Friday, October 25, 2013

The Challenge Continues, Day 292: Ezekiel 43-44; Psalm 89: 19-52; Revelation 13

The Mark of the Beast
I grew up around people who were involved in churches that had a very high investment in the Book of the Revelation. Going to youth group, or to vacation Bible school with my friends, you would not have been surprised to see the chief pastor at the closing session offering a sermonette on a passage from the Revelation and then asking if anyone of us 6-9 year old children, or our parents and/or older siblings would like to come forward to the altar and accept Jesus as our personal savior and thus avert eternal damnation.

That's actually how I learned the Our Father by heart. I went up one night with a friend and at the direction of the pastor I accepted Jesus as my Lord and Savior. He then told me I had to talk to Jesus every night, or else he would leave my heart. One night, when I had run out of things to say to Jesus, I refused to go to bed. My dad asked me why and when I told him, he reminded me that because I knew the prayer Jesus taught us I would never be at a lack of something to offer. With that, we prayed the Our Father, and in reminding me that I actually knew that prayer I found myself able to sleep.

I think my dad has forgiven that pastor. I know we didn't go back to Bible school at that church, though.

Of course, the interaction with that type of theology didn't end. As we grew older, we were invited to attend youth group meetings with friends. At one such, there was a movie series on "the end times." It was a series of films produced in the mid-1970s that attempted to bring the Book of Revelation up to date. Poorly shot, they had the flavor, and perhaps some of the intent to frighten, as those campy drive-in horror movies of the same era. There were usually teenagers, about our age, struggling to find faith in the face of the apocalypse. One (or a very few) would find their faith, and inevitably several would lose theirs...some would go to heaven and be with Jesus and others would be destroyed/burned/condemned/shipped off to some scary place-either a concentration camp or hell. And yes, there was usually a speaker afterwards who would invite us up to receive Jesus as our personal savior...so that we could avoid the tribulation and be ready when the last trumpet would sound to meet Jesus in the sky.

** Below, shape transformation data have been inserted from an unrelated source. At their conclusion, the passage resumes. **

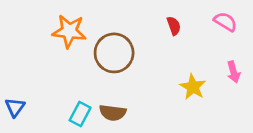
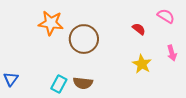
red semicircle: (174, 26) -> (139, 29), moved, turned -32

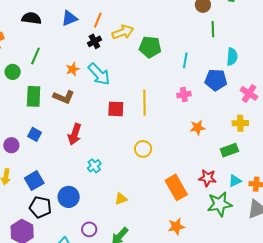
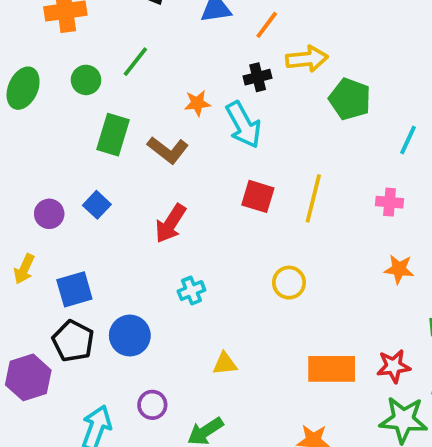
black cross: (94, 41) -> (258, 77), moved
red star: (208, 178) -> (394, 366), turned -30
orange rectangle: (176, 187) -> (332, 369), turned -75

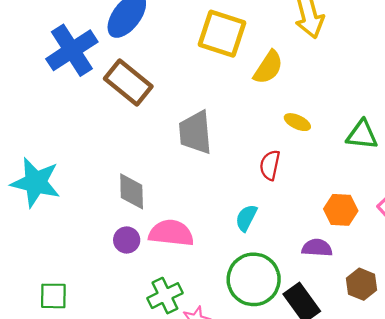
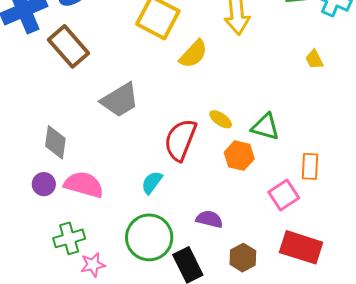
yellow ellipse: (297, 122) -> (221, 119), moved
gray trapezoid: (195, 132) -> (120, 100), turned -126
red semicircle: (270, 165) -> (180, 140), size x1.6
orange hexagon: (341, 210) -> (239, 156), moved

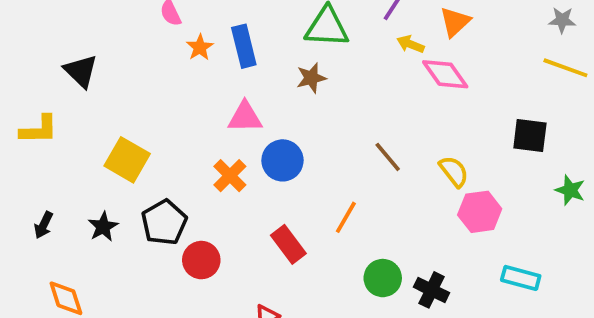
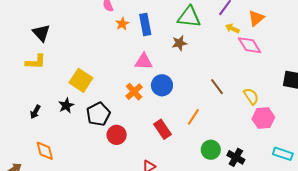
black triangle: (81, 71) -> (41, 33), moved
black star: (103, 227) -> (66, 105), moved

These chapters of Revelation that we are heading into present some frightening images of what John's end times were looking like as visions unfolded before him. Beast rising from the sea and from the land threaten both our day-to-day lives and our relationships with each other and the Divine. The struggles between light and dark, between factions in heaven and those in our own hearts are transformed into earth-shaking behemoths who demand not only our attention, but also the subjugation of all the is good, right and just.


I think the truth that these visions are trying to articulate is actually found at a deeper level than one that intends to scare the little child in each of us into submission to God. John's apocalypse is at once universal and also his own personal experience of the struggle of creation to turn back to God, and in God's desire to draw creation back to union with its creator's will when the white noise of sin clouds the connections. By depicting that struggle on a cosmic scale, he reminds us that our walk with God in Christ is more than JUST a personal victory over sin and death when we embrace Jesus as our Lord and Savior. Our walk is also a corporate discovery of what it means to live, love, pray, hope and grow in community with each other as well. It's a reminder that salvation is more than just a balance-sheet equation wherein we strive as the faithful to ransom as many people as we can from the temptation to embrace the "Mark of the Best." It is more than scaring little kids (or any who are infants in faith) into relationship with Jesus. It is ultimately a bearing of witness to a God who creates, redeems and then sustains a creation that isn't quite yet all that it might be (and in a people who are not all that they might be, either).

It's funny, those apocalyptic visions still scare me from time to time; but not for the reasons my own 9-year old self was scared. I see/hear/read these accounts now with an awareness that the struggle for faith and hope really is a cosmic battle; but that it will not be won by terror. As we read on, more and more we see that the one true ransom for sin has already been paid, and that even as we move through the tribulations of life (daily or otherwise), it is the love of Christ already poured out that has the story wrapped up in our favor. We are saved...and like John, it is now up to us to realize that truth and then share it with boldness.

The mark of the beast then will have no power over us.